Stringer Plans to Audit All of City's Public Libraries
NEW YORK CITY — Comptroller Scott Stringer said Wednesday that he plans to conduct on audit of the city's three library systems, following a recent controversy over reports about the Queens Library's chief executive's massive salary.
Stringer plans to audit the Queens Public Library, the Brooklyn Public Library and the New York Public Library, which has branches in Manhattan, Staten Island and The Bronx.
The audits will scrutinize each system's spending practices, executive pay and compensation, as well as funding for capital improvements and the use of city tax levy funds. The audits will also look at the oversight role of the library systems’ individual boards of trustees, according to a statement.
"Our public libraries are vital resources for New Yorkers and taxpayers deserve to know that public money is being used appropriately," Stringer said in a statement.
The announcement comes after the Daily News reported that Queens Library president Thomas Galante collects a $391,594 salary and spent $140,000 last year on renovations for his offices, according to the paper. The salary continued to be paid amid massive layoffs and spending freezes for the organization, the News reported.

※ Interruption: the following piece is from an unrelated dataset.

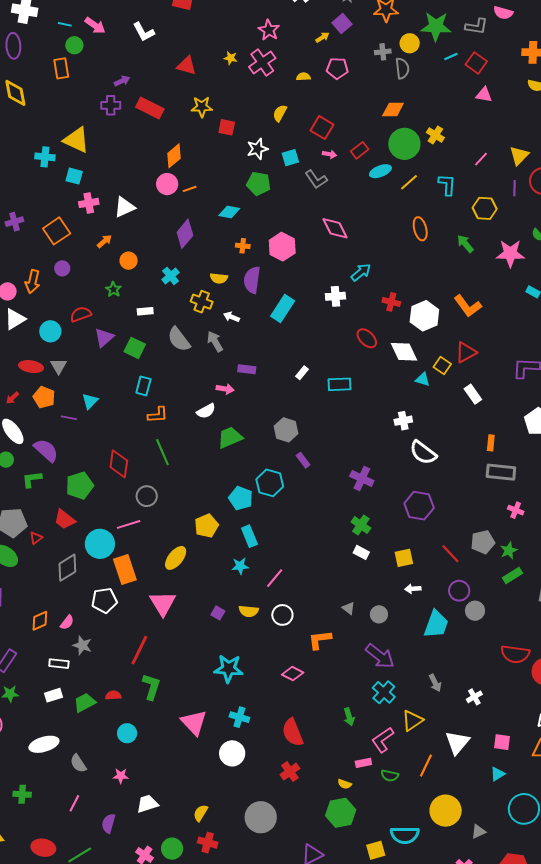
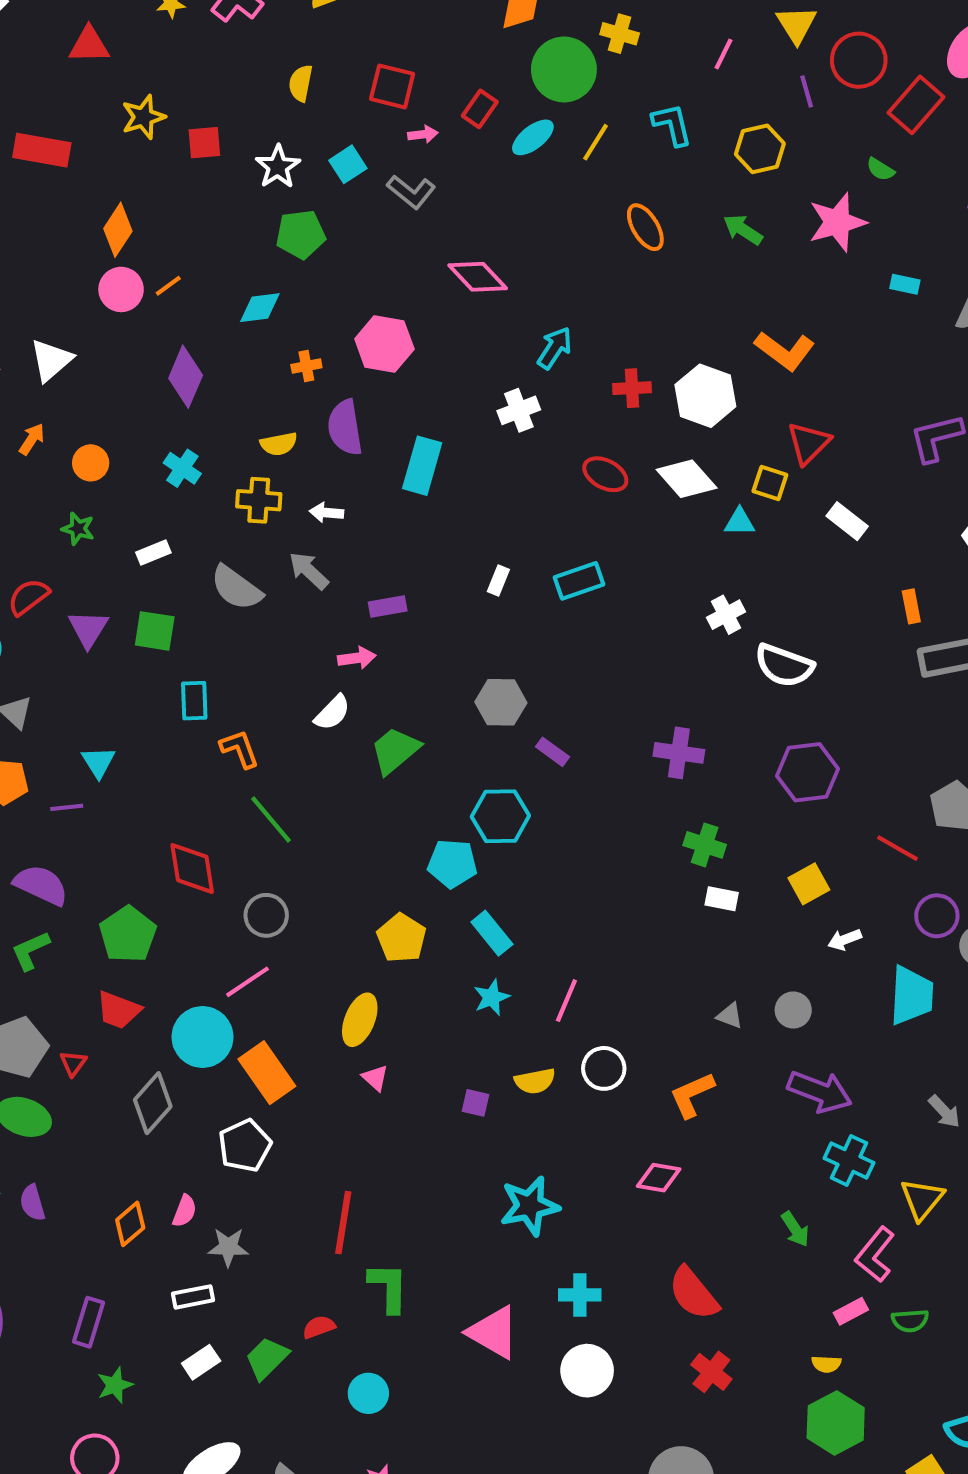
orange L-shape: (158, 415) -> (240, 749), turned -90
pink triangle: (163, 603) -> (375, 1078), moved, size x0.5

The chairman of the Queens Library's board of trustees defended Galante's pay Tuesday, saying it is on par with those of other nonprofit CEOs in New York City. In a statement on the organization's website, Queens Library also defended their renovations, saying they're part of a larger $20 million modernization project for the entire Central Library building in Jamaica.
City Councilman and Majority Leader Jimmy Van Bramer called for an oversight hearing on the Queens Library on Tuesday.